» **Problem to solve**:
Determine how many lines in the records below contain "population", then state that number alone.

··· Extracted information

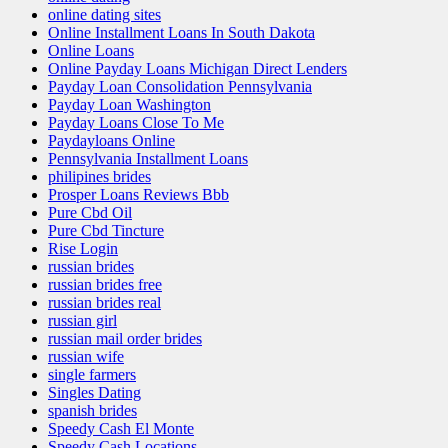
online dating sites
Online Installment Loans In South Dakota
Online Loans
Online Payday Loans Michigan Direct Lenders
Payday Loan Consolidation Pennsylvania
Payday Loan Washington
Payday Loans Close To Me
Paydayloans Online
Pennsylvania Installment Loans
philipines brides
Prosper Loans Reviews Bbb
Pure Cbd Oil
Pure Cbd Tincture
Rise Login
russian brides
russian brides free
russian brides real
russian girl
russian mail order brides
russian wife
single farmers
Singles Dating
spanish brides
Speedy Cash El Monte
Speedy Cash Locations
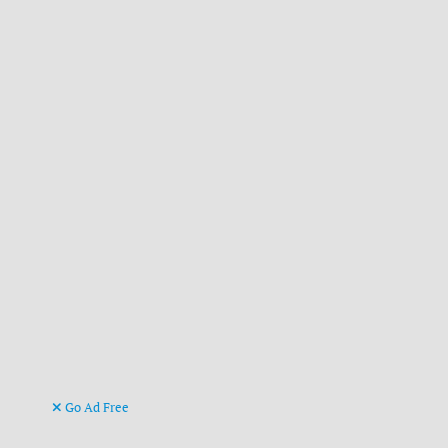
Go Ad Free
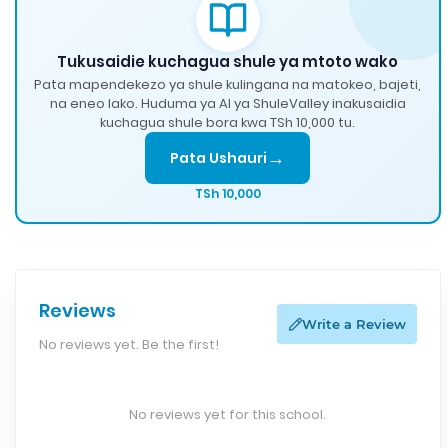
Tukusaidie kuchagua shule ya mtoto wako
Pata mapendekezo ya shule kulingana na matokeo, bajeti,
na eneo lako. Huduma ya AI ya ShuleValley inakusaidia
kuchagua shule bora kwa TSh 10,000 tu.
→
Pata Ushauri
TSh 10,000
Reviews
Write a Review
No reviews yet. Be the first!
No reviews yet for this school.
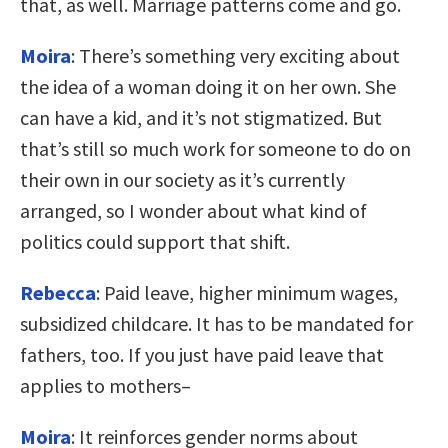
that, as well. Marriage patterns come and go.
Moira
: There’s something very exciting about
the idea of a woman doing it on her own. She
can have a kid, and it’s not stigmatized. But
that’s still so much work for someone to do on
their own in our society as it’s currently
arranged, so I wonder about what kind of
politics could support that shift.
Rebecca
: Paid leave, higher minimum wages,
subsidized childcare. It has to be mandated for
fathers, too. If you just have paid leave that
applies to mothers–
Moira
: It reinforces gender norms about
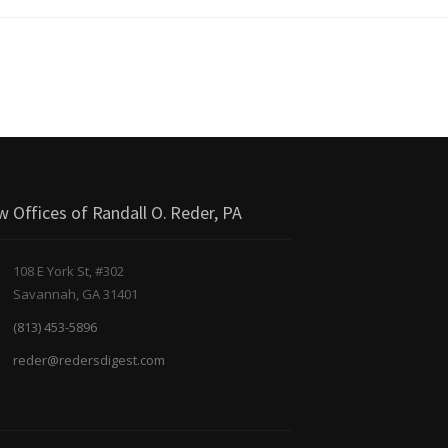
w Offices of Randall O. Reder, PA
108 E York St, #302
Savannah, GA 31401
(813) 453-5896
reder@redersdigest.com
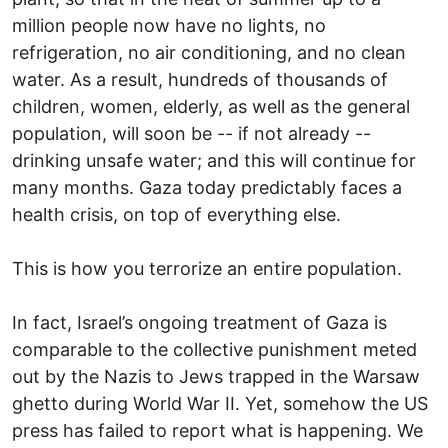
million people now have no lights, no
refrigeration, no air conditioning, and no clean
water. As a result, hundreds of thousands of
children, women, elderly, as well as the general
population, will soon be -- if not already --
drinking unsafe water; and this will continue for
many months. Gaza today predictably faces a
health crisis, on top of everything else.
This is how you terrorize an entire population.
In fact, Israel’s ongoing treatment of Gaza is
comparable to the collective punishment meted
out by the Nazis to Jews trapped in the Warsaw
ghetto during World War II. Yet, somehow the US
press has failed to report what is happening. We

······

» **Written reply**:
2